Шрифт:
— Передохни, — как можно теплее сказал Самохин саперу. — Теперь близко, тут помогут.
Шакиров послушался, прилег у дерева. На его лице было то просветленное выражение, какое бывает у человека, сделавшего что-то хорошее.
Расстегнув крючок, сержант просунул под шинель руку и, прижав ладонь к сердцу, сразу ощутил теплую кровь. Веки отяжелели и смежились сами собой. Валей с усилием открыл глаза. За дальним холмом тихо догорал день. Солнце уже скрылось, а над горизонтом висело еще полыхавшее облако. Стихал и гул боя. Легкий ветерок на цыпочках прошелся мимо и, спугнув тревожное безмолвие, чуть слышно зашелестел над головой еще крепким желтым листом.
Сил говорить не было у обоих, и отдыхали молча. Сквозь ветви дуба Леон глядел на густо-синее, уже темнеющее по вечеру небо, отдаваясь сладостному полузабытью.
К сознанию его вернули чьи-то шаги. Леон встрепенулся и поднял голову. Через поле бежала девушка. Осунувшееся лицо Самохина сразу оживилось, глаза заискрились, и голос обрел какую-то силу и нежность одновременно:
— Таня! Танюша!
Девушка побежала еще быстрее и, запыхавшись, на мгновение приостановилась в трех шагах от Самохина.
— Видишь, и на старуху бывает проруха. Если бы не Шакиров, — кивнул он на сержанта, — конец бы мне.
Девушка охнула и рванулась было к офицеру, но тут же остановилась, не успев даже ответить на его слова: она увидела мертвенно побледневшее лицо Шакирова и порывисто склонилась над ним.
— Что с ним? Он умирает? — донесся до Леона ее испуганный голос.
— Нет, нет!.. — в ужасе вскрикнул Самохин и, превозмогая боль, привстал с места. — Он из-под огня меня вынес.

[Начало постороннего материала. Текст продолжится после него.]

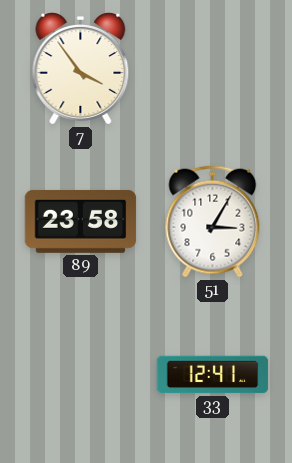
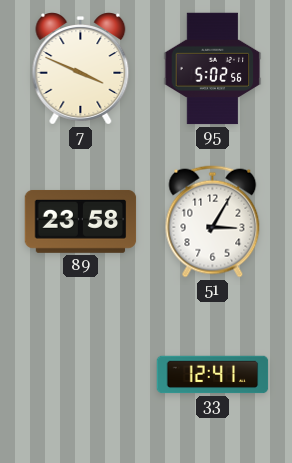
7: 3:54 -> 3:49
95: none -> 5:02
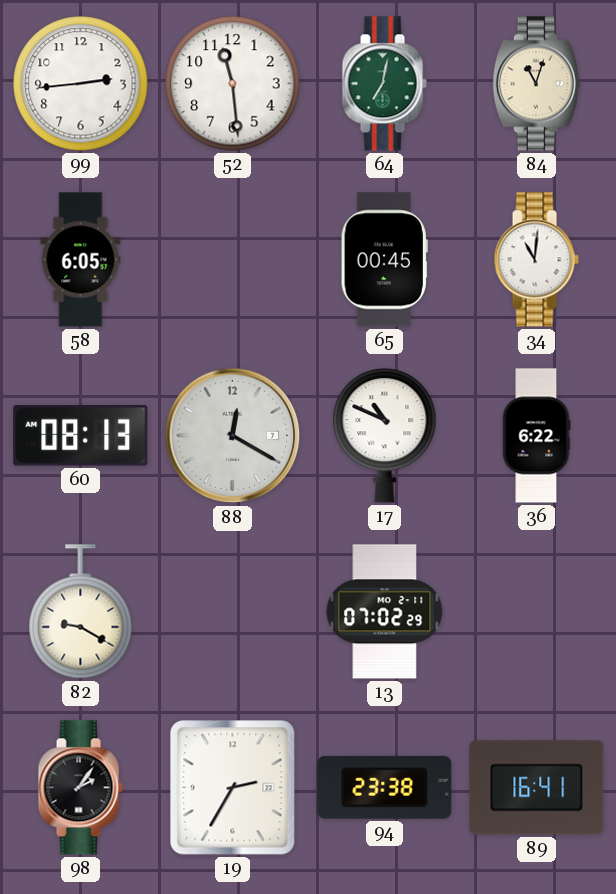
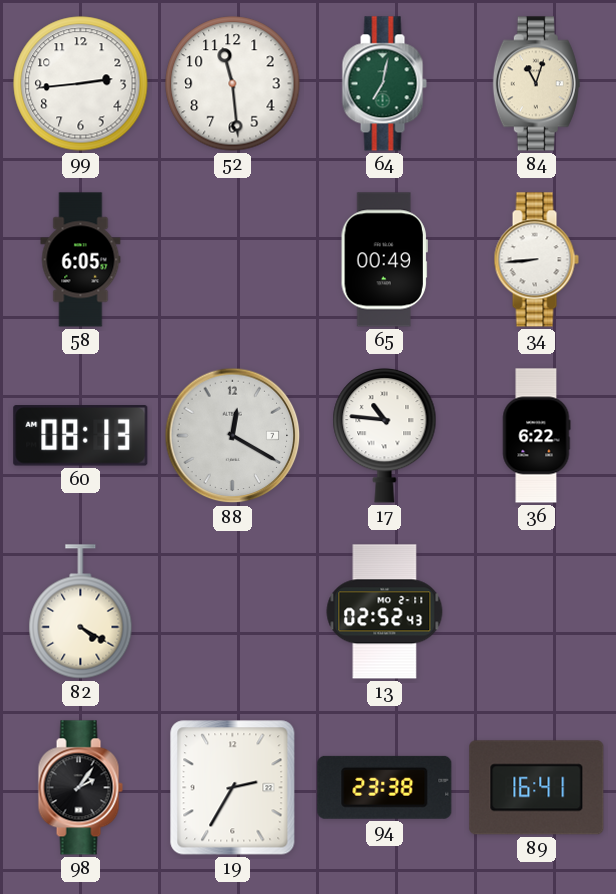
65: 00:45 -> 00:49
34: 11:01 -> 8:44
17: 10:49 -> 10:46
82: 9:20 -> 4:20
13: 07:02 -> 02:52
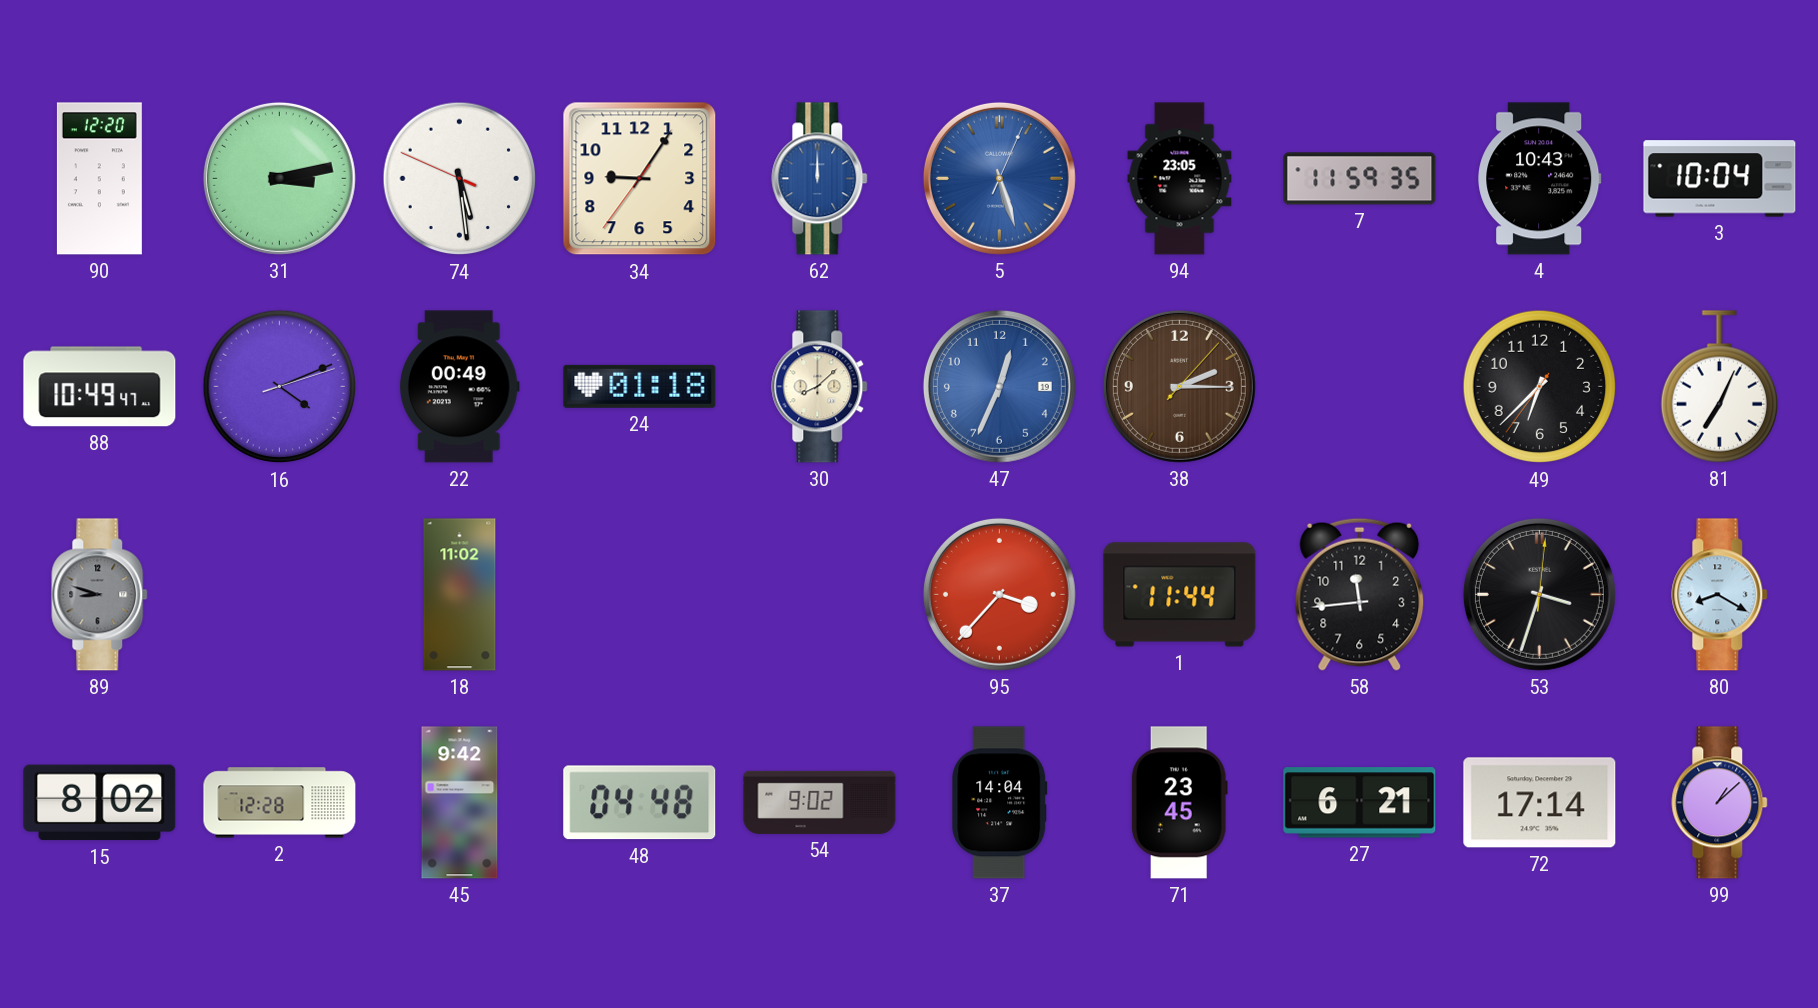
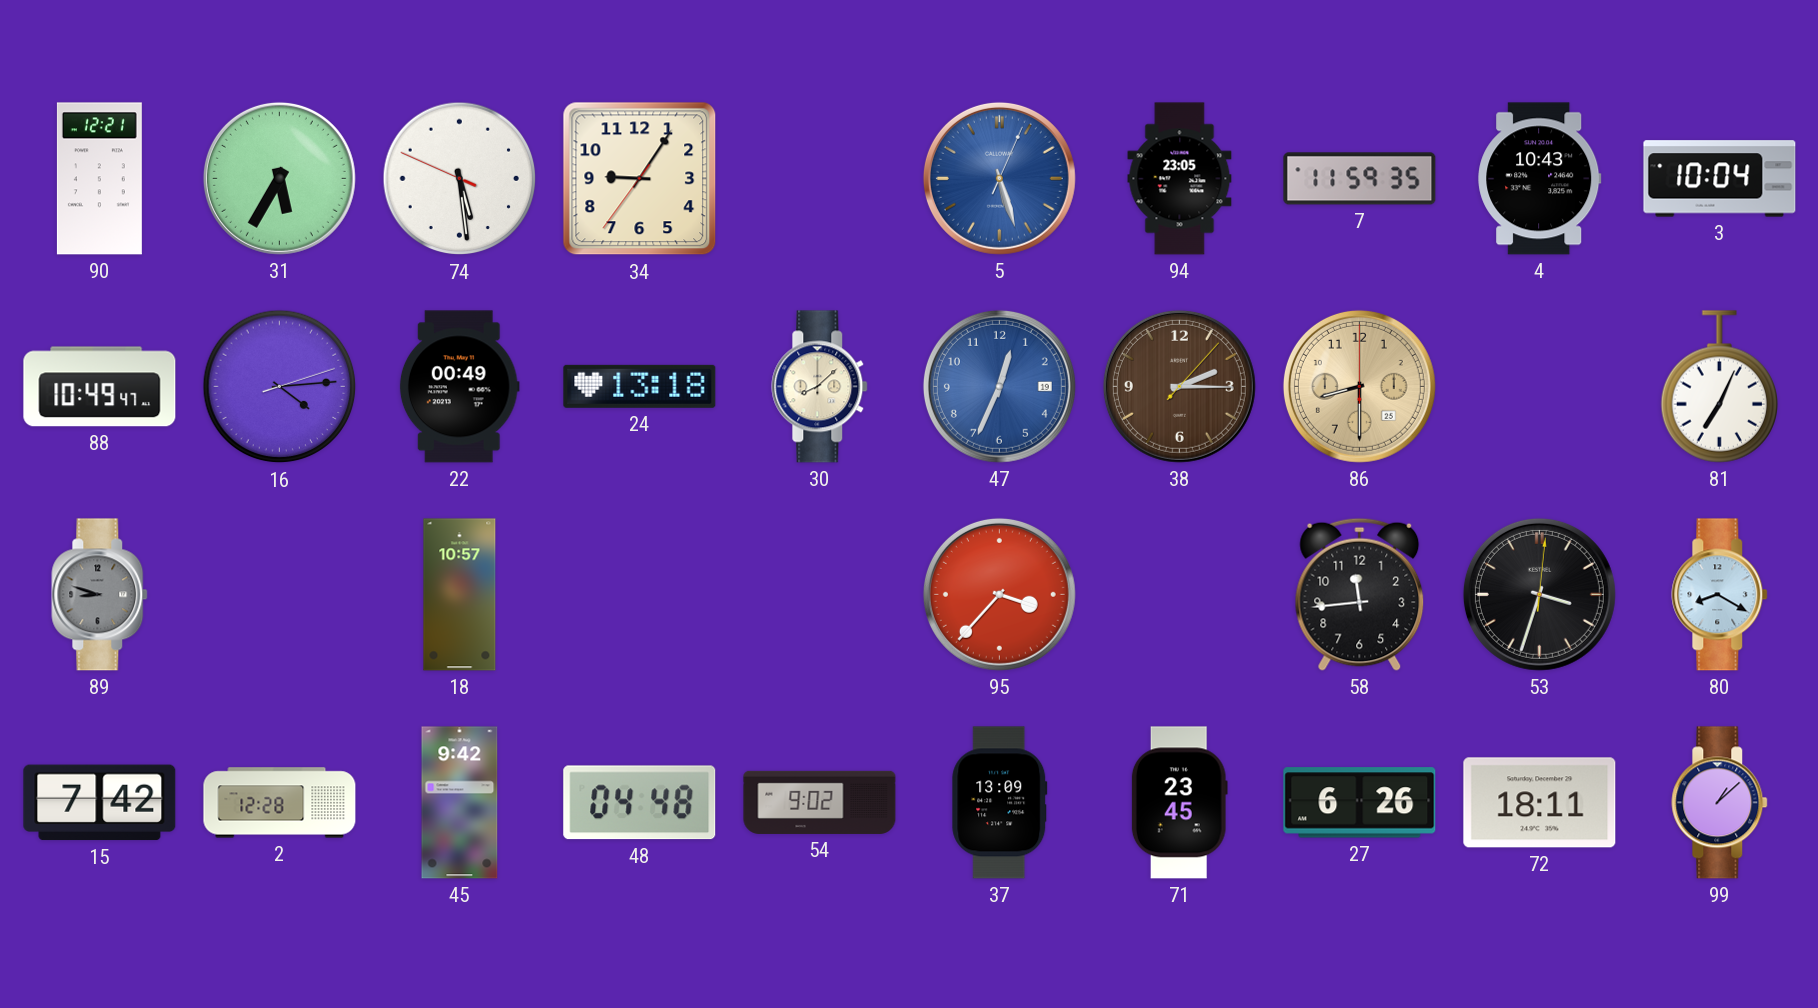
90: 12:20 -> 12:21
31: 3:13 -> 5:35
62: 12:00 -> none
16: 4:11 -> 4:14
24: 01:18 -> 13:18
86: none -> 8:30
49: 6:37 -> none
18: 11:02 -> 10:57
1: 11:44 -> none
15: 8:02 -> 7:42
37: 14:04 -> 13:09
27: 6:21 -> 6:26
72: 17:14 -> 18:11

Он живой!
Таня поспешно ощупала лицо, шею, плечи Валея, расстегнула ворот, с трудом отняла его руку, прижатую к груди, и Леон увидел ладонь и пальцы в сгустках уже потемневшей крови.
— Как же он нес тебя? — сдавленным душевной болью голосом спросила девушка.
— На спине тащил, я шагу сам не сделал, Танечка, и веришь, не видел… — Вдруг из груди Самохина вырвались какие-то странные, глухие, лающие звуки, а по щекам потекли, мешаясь с грязью, скупые мужские слезы.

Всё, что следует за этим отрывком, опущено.